Donnell Alexander's Blog - Posts Tagged "donnell-alexander"

Ghetto Celebrity: LA to San Francisco

I’ll introduce this excerpt from Son of Ghetto Celebrity, the forthcoming digital update of my 2003 memoir, very briefly.

It’s a Friday in August of 1995 and I’m fresh off a late night at the downtown LA hip-hop club Unity. This was followed by an early morning at the Riviera Country Club. My new wife and I have flown back up to San Francisco, to meet some Deadheads in Gold Gate Park.

EASILY TEN THOUSAND PEOPLE HAD GATHERED AT the Polo Fields cops called hands-off on weed arrests and California love ruled. Here and there, serious hippie girls doffed their tops and danced, some threw off their dresses and cared not that they wore no bottoms, spinning round and round. Cats cried openly. Others banged out on percussion. Jerry made this happen. He summoned the drums, he and his drug music.

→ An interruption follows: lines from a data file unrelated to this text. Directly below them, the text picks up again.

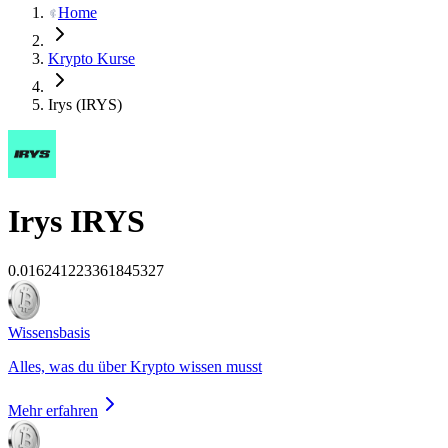
Home
Krypto Kurse
Irys (IRYS)
Irys
IRYS
0.016241223361845327
Wissensbasis
Alles, was du über Krypto wissen musst
Mehr erfahren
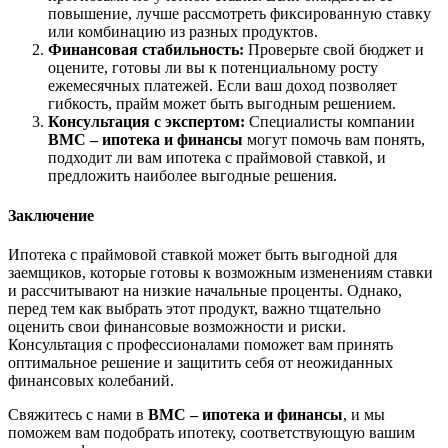
повышение, лучше рассмотреть фиксированную ставку
или комбинацию из разных продуктов.
Финансовая стабильность:
Проверьте свой бюджет и
оцените, готовы ли вы к потенциальному росту
ежемесячных платежей. Если ваш доход позволяет
гибкость, прайм может быть выгодным решением.
Консультация с экспертом:
Специалисты компании
BMC – ипотека и финансы
могут помочь вам понять,
подходит ли вам ипотека с праймовой ставкой, и
предложить наиболее выгодные решения.
Заключение
Ипотека с праймовой ставкой может быть выгодной для
заемщиков, которые готовы к возможным изменениям ставки
и рассчитывают на низкие начальные проценты. Однако,
перед тем как выбрать этот продукт, важно тщательно
оценить свои финансовые возможности и риски.
Консультация с профессионалами поможет вам принять
оптимальное решение и защитить себя от неожиданных
финансовых колебаний.
Свяжитесь с нами в
BMC – ипотека и финансы
, и мы
поможем вам подобрать ипотеку, соответствующую вашим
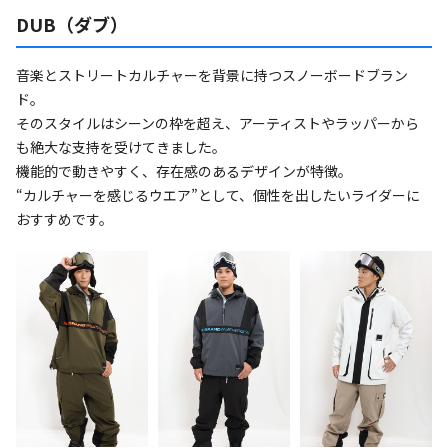
DUB（ダブ）
音楽とストリートカルチャーを背景に持つスノーボードブラン
ド。
そのスタイルはシーンの枠を超え、アーティストやラッパーから
も絶大な支持を受けてきました。
機能的で動きやすく、存在感のあるデザインが特徴。
“カルチャーを感じるウエア”として、個性を出したいライダーに
おすすめです。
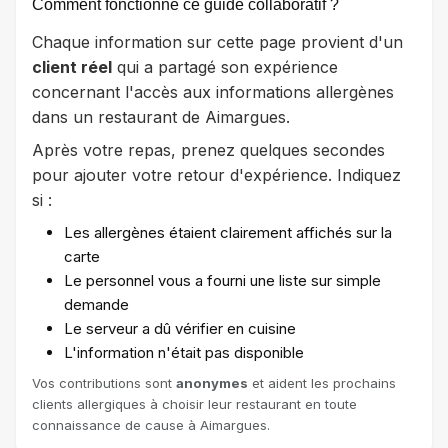
Comment fonctionne ce guide collaboratif ?
Chaque information sur cette page provient d'un
client réel
qui a partagé son expérience
concernant l'accès aux informations allergènes
dans un restaurant de Aimargues.
Après votre repas, prenez quelques secondes
pour ajouter votre retour d'expérience. Indiquez
si :
Les allergènes étaient clairement affichés sur la
carte
Le personnel vous a fourni une liste sur simple
demande
Le serveur a dû vérifier en cuisine
L'information n'était pas disponible
Vos contributions sont
anonymes
et aident les prochains
clients allergiques à choisir leur restaurant en toute
connaissance de cause à Aimargues.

Amy and I slept together under the stars. When we woke up, five times as many people were there were five times as many people there, taking communion, first to the tunes of a New Orleans jazz procession, with horse-drawn carriages and swinging horn sections and a tab of acid helped Bev transform into a cipher for all the joy and pain being released.

Wavy Gravy took the stage. Jerry Garcia’s daughter thanked all of us for paying her college tuition.

Then jets strafed the Polo Fields.

Everyone’s heads — those of the nude girls, the heads of the acid heads, the jazz men and Bob Weir and Wavy Gravy — craned upward for a gander, and a thousand carnations swirled through the sky, making the planes silhouette gray. All around me the mourners were gently jostling for memento petals.

I looked at Amy and she was spinning, eyes closed, tie-dye in a blur. My love held her hands outstretched, and a carnation landed in her grasp. She drew my eyes to hers, smiled the naughtiest of smiles.

Amy knew. At that moment, our son Forrest Belle left the abstract life she and I had shared in our imaginations. He was coming for real.

As baggage, he would bring my father.

AND ISN’T IT FUNNY HOW COMPULSIVELY KEEPING track of your life can strain your credibility? The pink line showed…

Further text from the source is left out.